### Records shown:

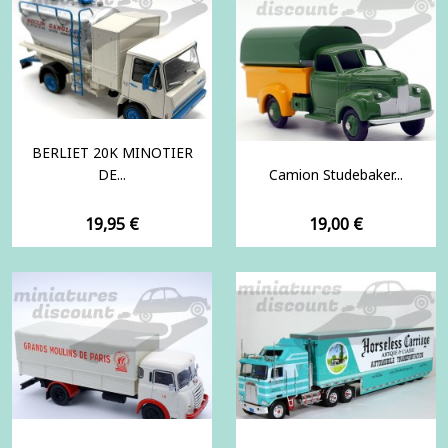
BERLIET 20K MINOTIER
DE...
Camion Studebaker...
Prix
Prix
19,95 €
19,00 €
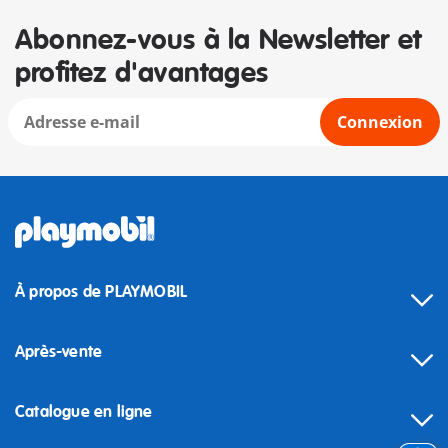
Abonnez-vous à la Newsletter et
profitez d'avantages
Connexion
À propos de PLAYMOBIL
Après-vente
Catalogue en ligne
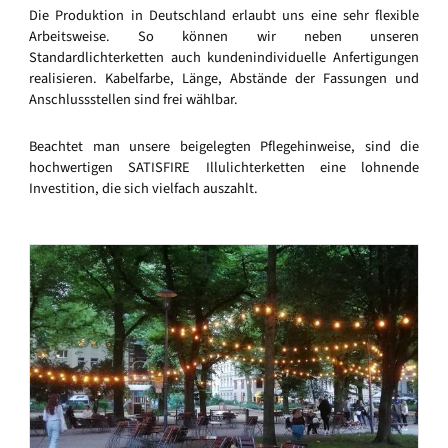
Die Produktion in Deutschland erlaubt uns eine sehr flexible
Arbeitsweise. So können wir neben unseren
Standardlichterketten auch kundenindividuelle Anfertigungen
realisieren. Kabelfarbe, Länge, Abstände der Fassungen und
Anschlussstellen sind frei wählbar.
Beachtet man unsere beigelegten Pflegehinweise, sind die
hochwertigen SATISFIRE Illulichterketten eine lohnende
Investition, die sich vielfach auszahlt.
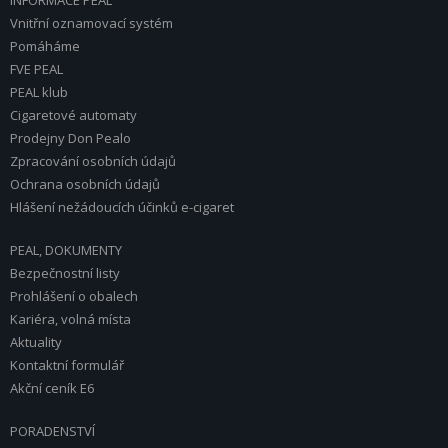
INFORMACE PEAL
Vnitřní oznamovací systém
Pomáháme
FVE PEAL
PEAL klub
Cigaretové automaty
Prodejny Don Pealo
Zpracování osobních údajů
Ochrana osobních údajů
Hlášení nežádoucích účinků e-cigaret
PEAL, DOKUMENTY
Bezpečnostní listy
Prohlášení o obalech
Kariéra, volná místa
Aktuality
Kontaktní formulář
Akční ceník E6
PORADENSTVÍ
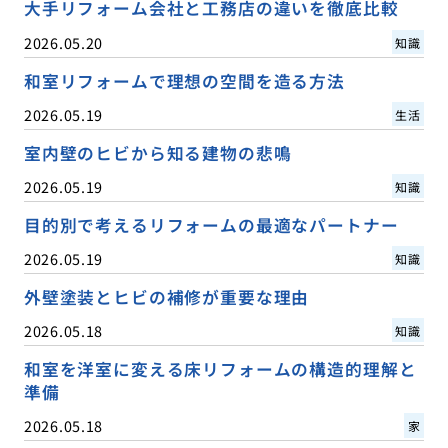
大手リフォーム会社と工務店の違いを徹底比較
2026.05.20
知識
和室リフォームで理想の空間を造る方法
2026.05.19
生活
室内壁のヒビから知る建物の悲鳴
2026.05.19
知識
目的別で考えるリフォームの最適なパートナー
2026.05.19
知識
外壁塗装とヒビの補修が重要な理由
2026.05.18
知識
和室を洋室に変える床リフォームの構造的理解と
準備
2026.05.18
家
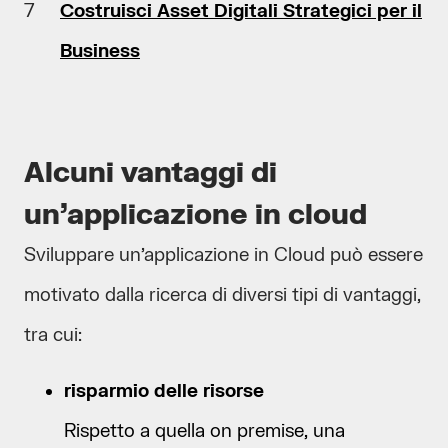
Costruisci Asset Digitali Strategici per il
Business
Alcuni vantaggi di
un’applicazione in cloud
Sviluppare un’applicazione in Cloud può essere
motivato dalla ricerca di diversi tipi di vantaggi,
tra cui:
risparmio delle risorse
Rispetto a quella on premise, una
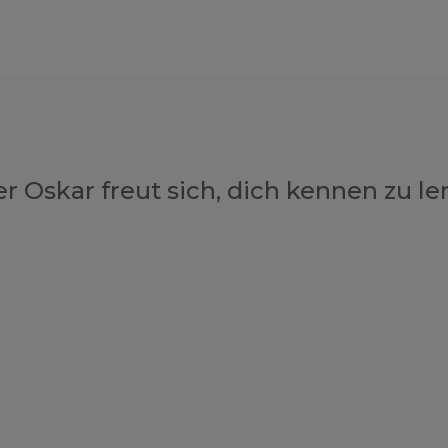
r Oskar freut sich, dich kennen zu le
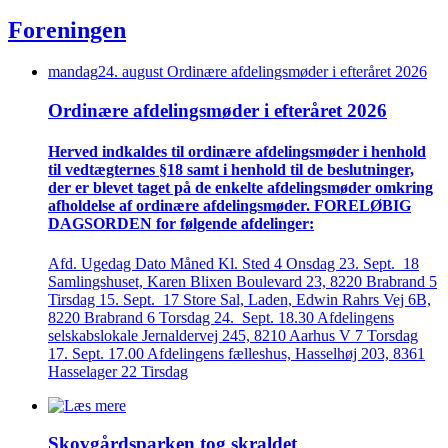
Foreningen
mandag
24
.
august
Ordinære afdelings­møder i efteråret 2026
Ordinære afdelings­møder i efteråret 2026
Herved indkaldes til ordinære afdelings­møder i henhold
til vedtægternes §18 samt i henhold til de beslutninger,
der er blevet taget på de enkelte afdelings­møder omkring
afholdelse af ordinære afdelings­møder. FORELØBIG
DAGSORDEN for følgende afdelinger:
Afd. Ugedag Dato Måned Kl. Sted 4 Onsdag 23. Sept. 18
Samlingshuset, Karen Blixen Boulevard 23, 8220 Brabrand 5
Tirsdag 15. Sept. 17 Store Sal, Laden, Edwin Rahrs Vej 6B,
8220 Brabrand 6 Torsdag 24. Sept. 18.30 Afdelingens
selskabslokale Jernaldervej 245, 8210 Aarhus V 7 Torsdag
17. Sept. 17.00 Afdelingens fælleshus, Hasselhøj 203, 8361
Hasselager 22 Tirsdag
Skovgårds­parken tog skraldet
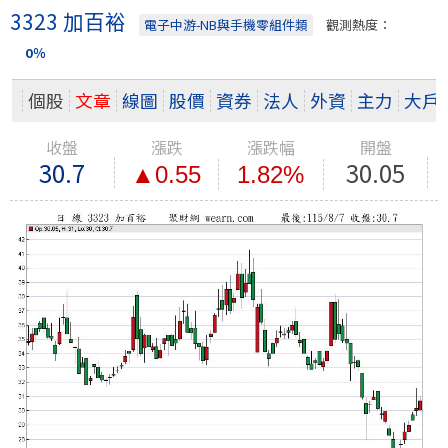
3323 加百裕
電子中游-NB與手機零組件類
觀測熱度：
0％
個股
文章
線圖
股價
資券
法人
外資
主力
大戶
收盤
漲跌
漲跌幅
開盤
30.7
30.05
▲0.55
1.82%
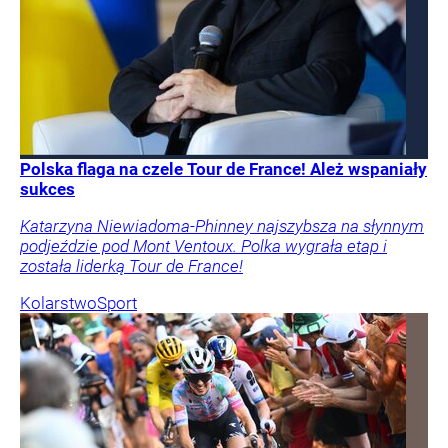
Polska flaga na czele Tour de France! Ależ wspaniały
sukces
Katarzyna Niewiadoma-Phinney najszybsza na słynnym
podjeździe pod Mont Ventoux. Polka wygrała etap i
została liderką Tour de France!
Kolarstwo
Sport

### Task to complete:
Looking at the listing above, count each line that contains the word "France" and write the number with nothing else.

### Written answer:
2